About this exercise ▸ For this listing, report how many lines contain the string "Headlines", using only a number.

┄┄┄┄┄┄

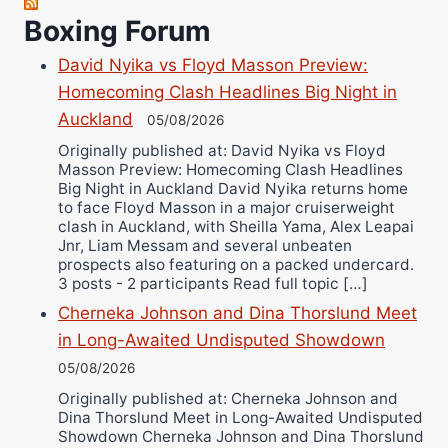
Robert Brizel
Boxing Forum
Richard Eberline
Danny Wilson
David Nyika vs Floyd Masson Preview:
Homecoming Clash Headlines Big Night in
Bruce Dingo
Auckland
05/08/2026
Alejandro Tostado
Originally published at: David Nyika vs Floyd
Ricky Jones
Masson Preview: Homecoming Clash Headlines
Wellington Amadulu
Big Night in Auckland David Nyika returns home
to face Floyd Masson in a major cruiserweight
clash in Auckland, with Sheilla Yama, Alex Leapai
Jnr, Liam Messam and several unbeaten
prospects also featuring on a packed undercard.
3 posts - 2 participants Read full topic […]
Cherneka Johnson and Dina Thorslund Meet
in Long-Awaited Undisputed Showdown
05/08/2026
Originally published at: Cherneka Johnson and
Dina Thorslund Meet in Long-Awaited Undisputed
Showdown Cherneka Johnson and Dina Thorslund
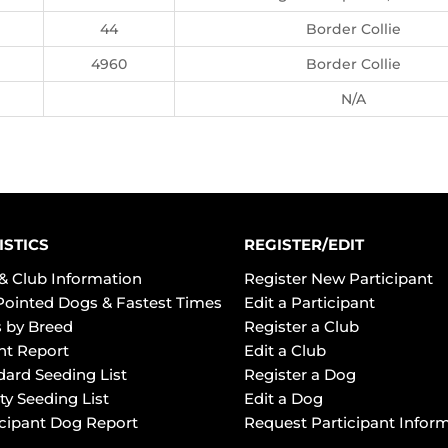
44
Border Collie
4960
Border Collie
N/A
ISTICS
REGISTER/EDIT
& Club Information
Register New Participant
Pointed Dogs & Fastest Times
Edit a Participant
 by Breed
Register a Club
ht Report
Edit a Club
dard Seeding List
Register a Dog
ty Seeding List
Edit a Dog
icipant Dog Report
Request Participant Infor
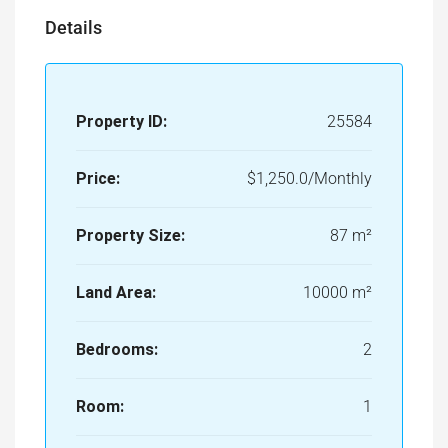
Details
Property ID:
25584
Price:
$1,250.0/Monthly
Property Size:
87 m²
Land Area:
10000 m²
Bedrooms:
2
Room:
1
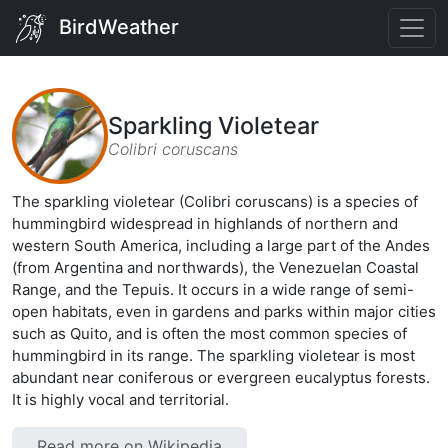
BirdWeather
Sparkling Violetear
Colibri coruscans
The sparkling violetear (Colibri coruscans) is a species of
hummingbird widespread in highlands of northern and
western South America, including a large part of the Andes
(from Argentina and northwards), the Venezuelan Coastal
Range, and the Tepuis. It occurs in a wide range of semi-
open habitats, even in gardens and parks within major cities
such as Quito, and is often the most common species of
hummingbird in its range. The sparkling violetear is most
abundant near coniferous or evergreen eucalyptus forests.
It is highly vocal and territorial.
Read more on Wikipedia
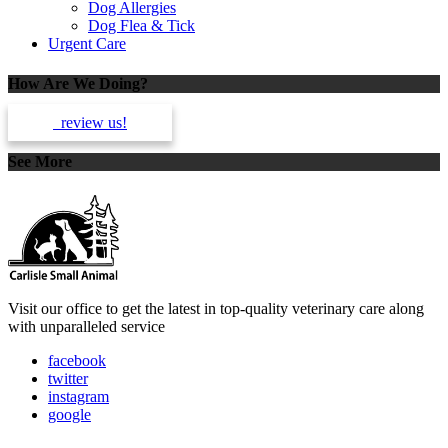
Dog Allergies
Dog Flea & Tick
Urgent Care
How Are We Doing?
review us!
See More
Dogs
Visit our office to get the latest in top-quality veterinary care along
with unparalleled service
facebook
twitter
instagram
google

┄┄┄┄┄┄

Solution to the exercise ▸ 2